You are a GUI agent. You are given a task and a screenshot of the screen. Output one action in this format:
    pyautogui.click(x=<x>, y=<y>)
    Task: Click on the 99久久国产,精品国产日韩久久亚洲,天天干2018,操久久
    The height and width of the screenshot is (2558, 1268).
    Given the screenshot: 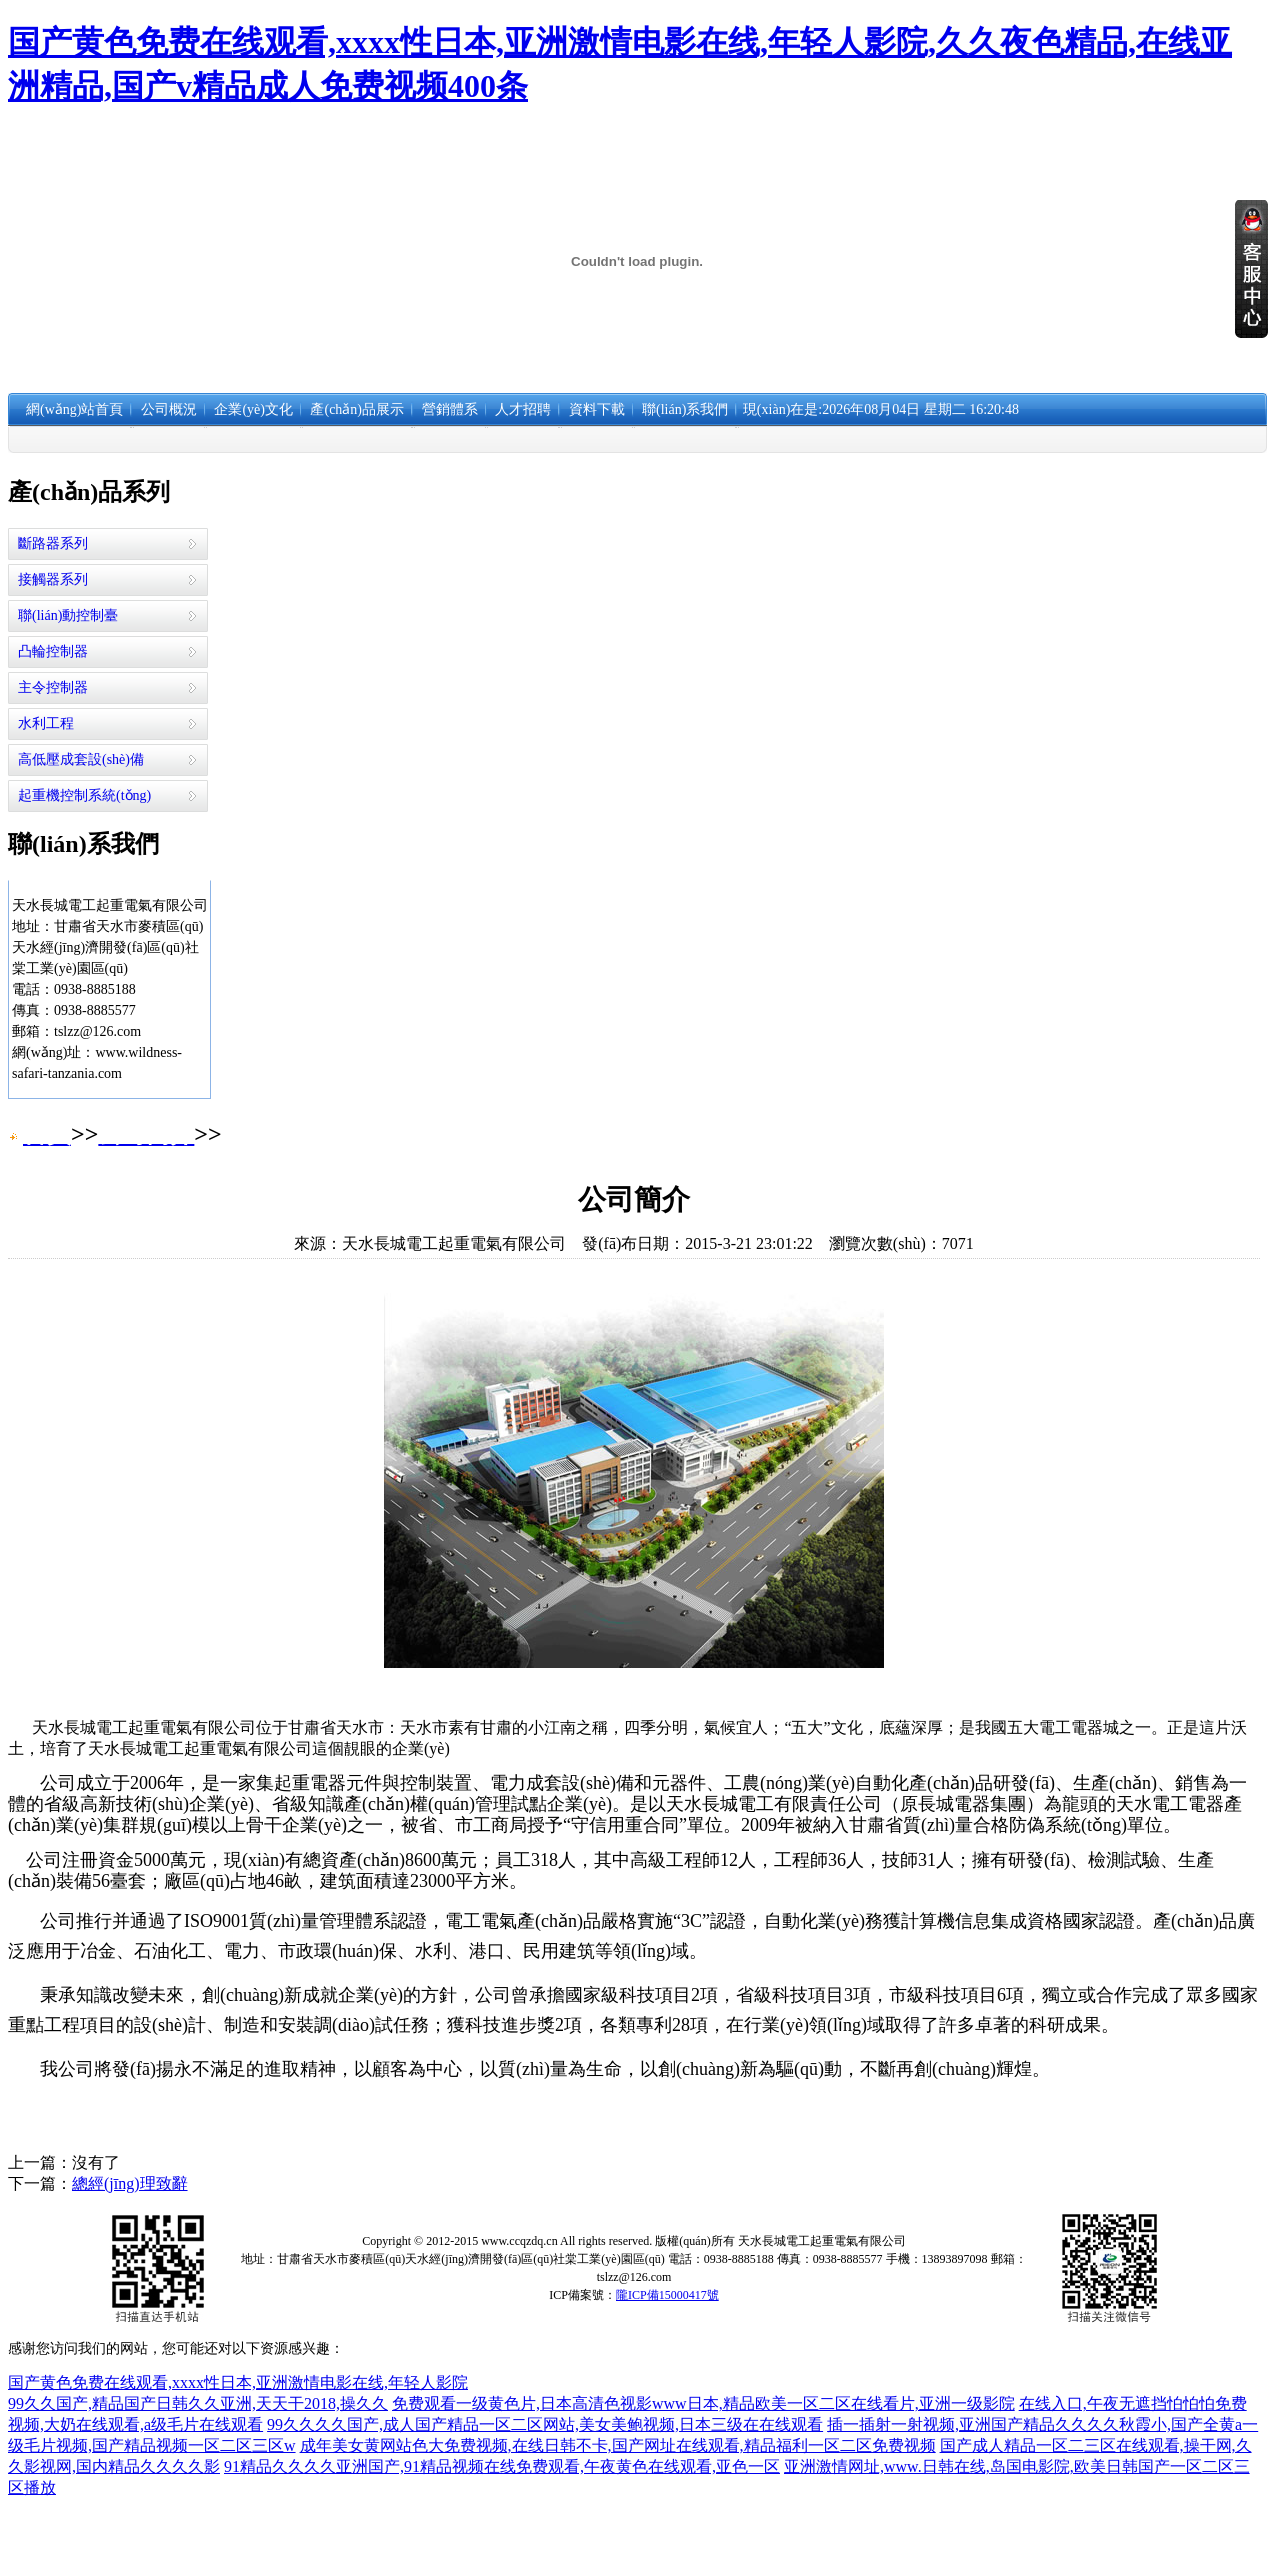 What is the action you would take?
    pyautogui.click(x=198, y=2403)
########################################
## Action item
Take the lines from the start of the records through the line holding "The height and", both included, and please print them exactly, with nothing else.

## Your response
You are a GUI agent. You are given a task and a screenshot of the screen. Output one action in this format:
    pyautogui.click(x=<x>, y=<y>)
    Task: Click on the 99久久国产,精品国产日韩久久亚洲,天天干2018,操久久
    The height and width of the screenshot is (2558, 1268).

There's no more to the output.